A former police officer has been sentenced to life in prison after he pleaded guilty to blackmailing and threatening more than 200 girls as young as 10.
Lewis Edwards, 24, was sentenced to life in prison with a minimum term of 12 years after he pleaded guilty to over 100 child sex offences, including threatening and blackmailing more than 200 minor girls into sending him sexual photos of themselves on Snapchat.??
Prosecutors say Edwards targeted 210 girls between the ages of 10 and 16 by posing as a teenage boy on the phone app. He groomed them into sharing indecent images of themselves, then threatened many of his victims when they refused, blackmailing them into complying out of fear that he would expose them.
Edwards, who joined the South Wales Police in 2021, was a serving police officer when he committed most of the offences. He was arrested in February and has since pleaded guilty to some 160 counts of child sex offences and blackmail.
He was sentenced to life in prison on Wednesday.
Lewis Edward was found with 4,500 indecent pictures of children.

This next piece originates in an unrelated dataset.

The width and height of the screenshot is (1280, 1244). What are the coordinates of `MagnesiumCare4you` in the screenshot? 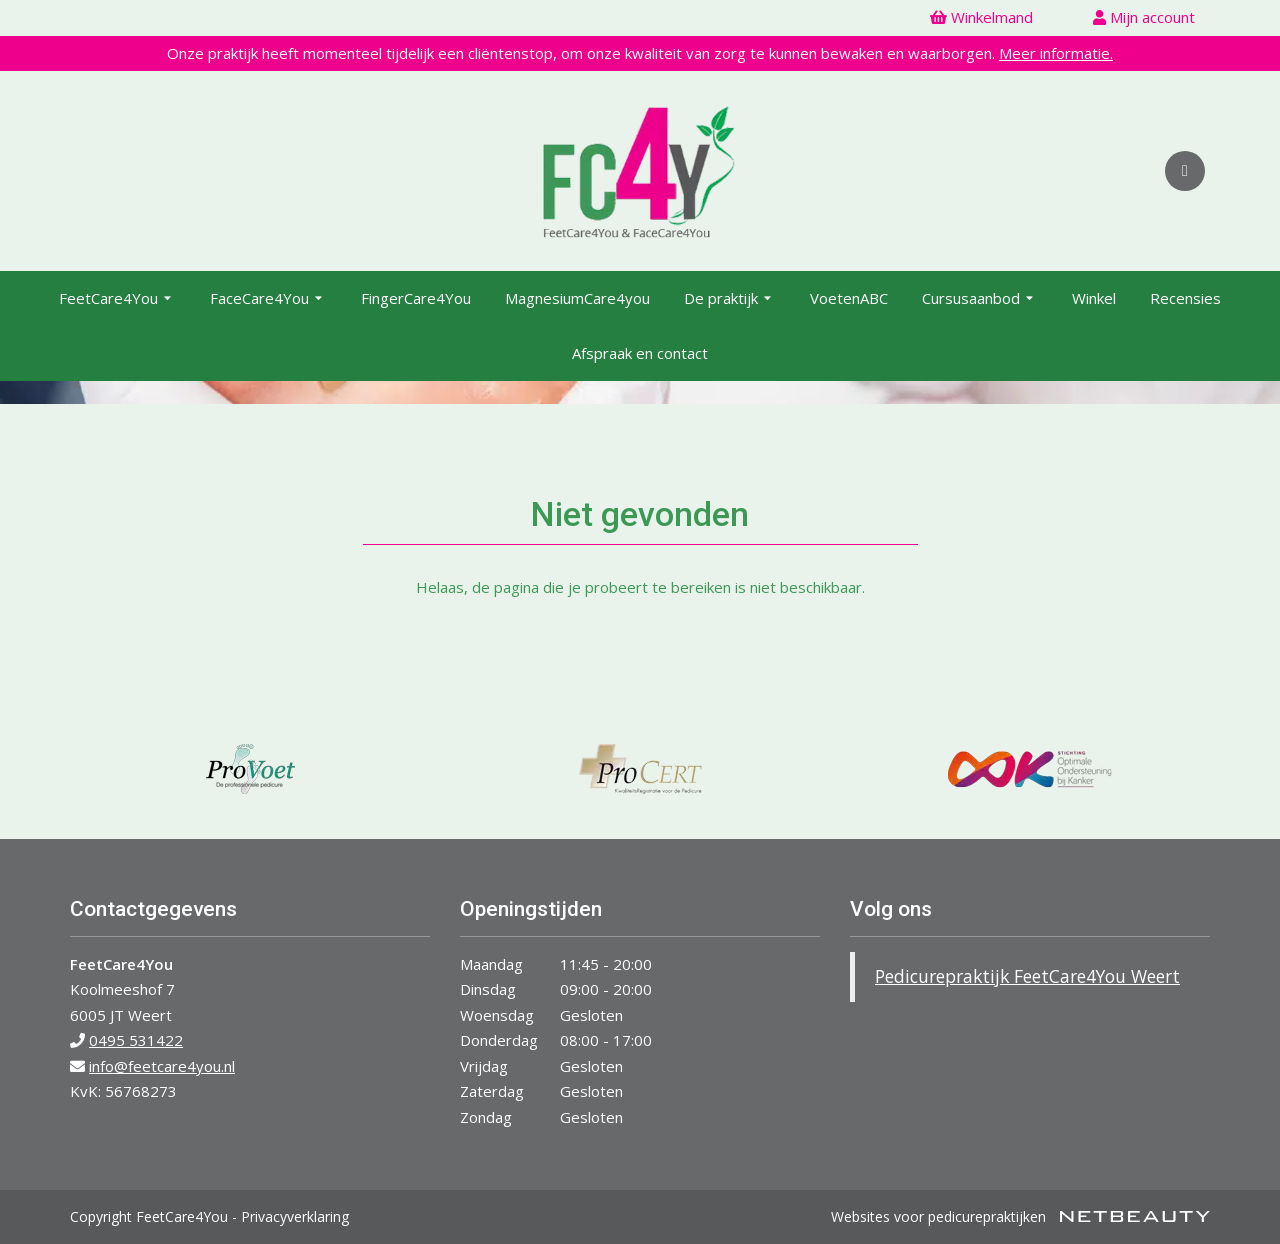 It's located at (577, 298).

As per BBC, the officer had messaged 210 girls aged 10 to 16 from November 2020 until February 2023. Images from 2017 were also found on his mobile phone.
In one case, prosecutors said Edwards threatened to bomb the house of a victim and shoot her parents if she stopped sending him images.??
Enquiries first began in December 2022 when police received intelligence about suspicious bank transactions and online activity linked to the downloading of indecent images of children from the dark web, South Wales Police said in a release.
An IP address was linked to an address in the Bridgend area, and further checks led to the offender being identified as Lewis Edwards - a serving police officer.Edwards was immediately suspended from duty and resigned.
An accelerated misconduct hearing was held, which delivered the sanction of dismissal.
The 24-year-old police officer from UK's Bridgend joined the force as a police constable in January 2021, but he is now barred from policing.
"At the time of him joining SWP, his vetting was clear and there was nothing to indicate he was involved in such abhorrent offences against children," Assistant Chief Constable Danny Richards said.